Stored items:
Segment Open

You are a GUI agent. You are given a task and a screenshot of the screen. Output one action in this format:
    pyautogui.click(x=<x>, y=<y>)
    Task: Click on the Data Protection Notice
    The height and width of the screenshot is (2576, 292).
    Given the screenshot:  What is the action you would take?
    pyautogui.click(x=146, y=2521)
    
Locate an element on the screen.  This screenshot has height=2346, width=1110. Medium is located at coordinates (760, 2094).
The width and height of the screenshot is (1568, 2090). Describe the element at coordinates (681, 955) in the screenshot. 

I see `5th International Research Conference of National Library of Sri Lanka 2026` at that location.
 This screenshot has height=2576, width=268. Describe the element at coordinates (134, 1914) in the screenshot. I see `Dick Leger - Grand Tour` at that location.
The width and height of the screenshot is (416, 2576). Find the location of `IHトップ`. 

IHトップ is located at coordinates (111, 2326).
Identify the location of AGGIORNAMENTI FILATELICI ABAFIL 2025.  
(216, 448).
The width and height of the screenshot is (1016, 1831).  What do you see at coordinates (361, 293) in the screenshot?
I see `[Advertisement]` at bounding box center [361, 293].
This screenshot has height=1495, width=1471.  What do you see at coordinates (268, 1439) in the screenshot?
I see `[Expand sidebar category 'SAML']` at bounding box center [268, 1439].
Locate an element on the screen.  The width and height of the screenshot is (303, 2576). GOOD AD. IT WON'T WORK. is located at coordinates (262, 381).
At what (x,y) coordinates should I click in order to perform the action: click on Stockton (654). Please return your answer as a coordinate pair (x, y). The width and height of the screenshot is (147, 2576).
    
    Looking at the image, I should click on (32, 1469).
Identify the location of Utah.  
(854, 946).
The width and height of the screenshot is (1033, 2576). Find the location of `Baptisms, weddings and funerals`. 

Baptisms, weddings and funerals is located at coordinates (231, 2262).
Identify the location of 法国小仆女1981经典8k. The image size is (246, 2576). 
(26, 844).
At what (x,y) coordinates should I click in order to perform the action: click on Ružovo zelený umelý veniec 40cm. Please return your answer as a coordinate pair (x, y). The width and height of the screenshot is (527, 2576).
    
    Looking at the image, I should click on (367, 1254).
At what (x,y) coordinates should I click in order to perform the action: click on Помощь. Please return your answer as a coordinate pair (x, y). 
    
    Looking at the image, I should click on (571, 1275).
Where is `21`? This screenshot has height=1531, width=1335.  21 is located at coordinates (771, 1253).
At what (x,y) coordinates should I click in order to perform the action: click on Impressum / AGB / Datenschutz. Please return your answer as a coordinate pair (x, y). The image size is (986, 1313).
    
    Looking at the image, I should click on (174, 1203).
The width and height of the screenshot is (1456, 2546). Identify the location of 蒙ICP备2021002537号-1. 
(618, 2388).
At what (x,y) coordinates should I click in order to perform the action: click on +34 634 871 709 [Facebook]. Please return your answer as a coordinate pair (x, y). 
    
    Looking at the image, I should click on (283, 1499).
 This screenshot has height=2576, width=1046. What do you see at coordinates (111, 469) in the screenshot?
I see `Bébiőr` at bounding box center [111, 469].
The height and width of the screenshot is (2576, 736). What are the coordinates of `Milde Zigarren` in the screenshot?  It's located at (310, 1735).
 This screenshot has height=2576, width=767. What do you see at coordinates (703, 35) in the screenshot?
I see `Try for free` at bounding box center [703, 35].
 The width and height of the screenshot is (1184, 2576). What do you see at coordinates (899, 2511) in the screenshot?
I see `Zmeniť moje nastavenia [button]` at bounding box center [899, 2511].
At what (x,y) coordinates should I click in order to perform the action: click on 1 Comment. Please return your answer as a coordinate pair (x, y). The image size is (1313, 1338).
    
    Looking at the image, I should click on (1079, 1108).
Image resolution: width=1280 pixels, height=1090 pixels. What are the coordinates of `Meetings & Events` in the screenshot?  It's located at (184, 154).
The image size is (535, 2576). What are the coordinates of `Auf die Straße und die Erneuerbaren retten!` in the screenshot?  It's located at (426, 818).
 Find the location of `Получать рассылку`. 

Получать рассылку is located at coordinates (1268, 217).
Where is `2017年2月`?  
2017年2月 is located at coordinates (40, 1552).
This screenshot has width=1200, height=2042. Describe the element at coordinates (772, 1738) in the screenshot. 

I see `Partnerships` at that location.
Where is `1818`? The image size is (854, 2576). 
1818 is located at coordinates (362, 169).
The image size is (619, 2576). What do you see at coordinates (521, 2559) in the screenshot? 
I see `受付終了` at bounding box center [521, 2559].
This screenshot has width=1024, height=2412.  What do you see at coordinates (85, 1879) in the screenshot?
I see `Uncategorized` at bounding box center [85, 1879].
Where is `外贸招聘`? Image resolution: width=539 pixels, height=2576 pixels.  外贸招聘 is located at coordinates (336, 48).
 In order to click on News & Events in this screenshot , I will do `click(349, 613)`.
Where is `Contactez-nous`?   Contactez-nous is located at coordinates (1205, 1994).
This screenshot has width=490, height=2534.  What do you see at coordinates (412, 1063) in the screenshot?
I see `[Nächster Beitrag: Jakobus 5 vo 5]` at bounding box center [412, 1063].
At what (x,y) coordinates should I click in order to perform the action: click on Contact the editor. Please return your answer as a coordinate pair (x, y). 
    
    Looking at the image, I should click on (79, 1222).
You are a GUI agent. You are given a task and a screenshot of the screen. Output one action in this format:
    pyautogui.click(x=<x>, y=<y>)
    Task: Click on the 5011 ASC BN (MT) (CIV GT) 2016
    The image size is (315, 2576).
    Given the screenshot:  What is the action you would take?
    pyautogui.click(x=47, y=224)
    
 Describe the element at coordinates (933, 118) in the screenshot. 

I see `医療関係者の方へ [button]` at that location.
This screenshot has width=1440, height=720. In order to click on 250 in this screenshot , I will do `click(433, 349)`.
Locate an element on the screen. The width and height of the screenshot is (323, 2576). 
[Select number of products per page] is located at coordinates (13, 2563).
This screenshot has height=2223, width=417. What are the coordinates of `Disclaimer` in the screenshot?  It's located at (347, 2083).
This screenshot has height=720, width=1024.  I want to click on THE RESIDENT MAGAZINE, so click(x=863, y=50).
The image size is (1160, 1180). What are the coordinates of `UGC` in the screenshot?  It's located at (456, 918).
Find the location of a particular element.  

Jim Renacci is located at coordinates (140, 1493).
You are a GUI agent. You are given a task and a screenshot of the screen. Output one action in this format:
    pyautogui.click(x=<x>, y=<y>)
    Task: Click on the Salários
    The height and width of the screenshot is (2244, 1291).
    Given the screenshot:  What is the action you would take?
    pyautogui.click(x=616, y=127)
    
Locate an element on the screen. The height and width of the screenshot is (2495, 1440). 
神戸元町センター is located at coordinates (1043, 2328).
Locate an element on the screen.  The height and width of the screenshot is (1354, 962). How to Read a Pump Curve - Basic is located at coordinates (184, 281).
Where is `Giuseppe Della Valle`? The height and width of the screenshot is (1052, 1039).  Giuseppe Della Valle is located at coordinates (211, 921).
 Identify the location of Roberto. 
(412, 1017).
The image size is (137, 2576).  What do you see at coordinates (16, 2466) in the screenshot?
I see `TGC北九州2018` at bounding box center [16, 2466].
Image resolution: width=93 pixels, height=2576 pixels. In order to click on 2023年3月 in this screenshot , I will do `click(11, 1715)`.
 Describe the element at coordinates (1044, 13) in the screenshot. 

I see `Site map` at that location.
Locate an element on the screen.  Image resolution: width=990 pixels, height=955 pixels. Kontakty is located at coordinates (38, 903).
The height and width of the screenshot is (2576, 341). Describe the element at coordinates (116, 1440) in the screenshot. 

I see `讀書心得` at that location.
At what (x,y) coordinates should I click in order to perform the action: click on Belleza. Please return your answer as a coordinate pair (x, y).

Segment Closed

#### YOUR ASSIGNMENT
Check each line of the entries for "will" and copy those that have it.

#### SOLUTION TO THIS TASK
 In order to click on News & Events in this screenshot , I will do `click(349, 613)`.
This screenshot has width=1440, height=720. In order to click on 250 in this screenshot , I will do `click(433, 349)`.
Image resolution: width=93 pixels, height=2576 pixels. In order to click on 2023年3月 in this screenshot , I will do `click(11, 1715)`.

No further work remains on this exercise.